Spreading my week across six alts makes for lots of work and low levels. A big help was getting Banhorn to 15; that means H-O-U-S-E and no longer keeping the LOTRO post office in business single-handedly. After getting all six through their starter areas, I dropped and releveled three.

Eohan had a defeat at the hands of the Blackwolds near Combe. For some reason I really want Undying for him, so it was back to the drawing board after dropping off all the outfits, potions, and materials at Chez Banhorn. Yes, I am a completionist AND an altholic. Hmm, I wonder if they correlate.

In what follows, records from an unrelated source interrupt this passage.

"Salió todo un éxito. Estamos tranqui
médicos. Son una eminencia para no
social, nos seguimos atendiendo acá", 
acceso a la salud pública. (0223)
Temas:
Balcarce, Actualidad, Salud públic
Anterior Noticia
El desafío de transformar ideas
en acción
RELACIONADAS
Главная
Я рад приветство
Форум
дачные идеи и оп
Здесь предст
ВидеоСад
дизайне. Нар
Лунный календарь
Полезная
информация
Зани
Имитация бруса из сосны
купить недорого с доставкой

Camenecium the Minstrel became Camenecium the Captain so Aelenras could become the minstrel. Aelenras was my first original character on the NWN persistent world, Return of Middle Earth (RoME). He was a Cleric/Champion which I originally mapped to a Champion as my first LOTRO character. I didn’t really like the Champion gameplay much, then tried him as a Hunter before going back to basics with Banhorn (my first D&D character EVER) as a rune keeper.

Much to my surprise, the Minstrel felt true to the character given the ability to wield a sword, buffs, and ranged light attack abilities. After some reading about martial builds, I think I could get to like the Minstrel. Part of why I added a minstrel and a captain to the Gang of Four was to have fellowship-centric alts who are also explorers. Historian fits Aelenras’s backstory better though. I almost feel like making him my primary, but maybe leveling everybody to 20 first and taking stock before (crosses fingers) the revised Lone Lands become available.

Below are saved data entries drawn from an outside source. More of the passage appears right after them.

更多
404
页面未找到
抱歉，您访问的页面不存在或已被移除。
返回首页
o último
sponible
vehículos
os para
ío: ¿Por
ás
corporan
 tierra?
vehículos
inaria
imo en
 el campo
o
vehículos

From ALTholic to ALTastic!

Giving into my Altcessive-Compulsive Disorder (ACD) has allowed me to treat it as a process, not a problem. And I LOVE process. In my limited experience, two things really improve alt-play:

Spreadsheets. Despite potential ridicule from kinmates, the spreadsheet is an essential tool for managing who needs what, who is where, and what needs to get done. Professionally I’ve become a bit of a RDBMS/table hater because most complex, interesting things are better modeled as objects. Not here though. The alt management spreadsheet (yes, there are others, but that’s another topic) should have the character’s basic stats, the last HOME location, any materials or items needed–particularly for crafting quests–and any key shareable items on the alt’s person. I’m guessing as inventory management becomes a bigger issue, I’ll also assign alts to vault particular cross-class goods like dyes or class/craft-specific items based on who is the primary when there’s duplication. Another handful of rows solve that problem nicely.

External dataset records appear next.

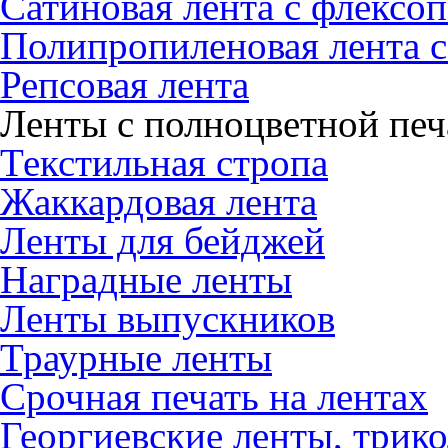
Сатиновая лента с флексо
Полипропиленовая лента с
Репсовая лента
Ленты с полноцветной пе
Текстильная стропа
Жаккардовая лента
Ленты для бейджей
Наградные ленты
Ленты выпускников
Траурные ленты
Срочная печать на лентах
Георгиевские ленты, трик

A House. Port alts back to your house at the end of a session. Dump all the class-appropriate non-gatherables at the homestead merchant and into the vault, then dump all the items for other things in the house chest. Since all of your alts are home, it’s easy enough (despite the annoying logout timer) to shift things around. When starting a session with an alt, port to the home location. I use the cooldown timer and/or the blue XP bonus bar as a way to limit my time on alts. I also only burn destiny points on XP bonus for the main (Banhorn) and secondary (Eohan–for the moment). Still time to play? Port to the house, follow the procedure, and fire up the next alt in the queue.

Good Idea Gone Bust

One thing that isn’t proving to be a good idea is covering all the professions based on the crafter interdependence system. Since producing professions require quests to level, it’s impossible to work crafter levels without also working class levels.  Kudos or raspberries to Turbine for making it so difficult to be a one-account crafting powerhouse without being online and leveling 24/7. Four primaries in a kinship would work, like the article suggests.  Otherwise, expect alt burnout pretty quickly.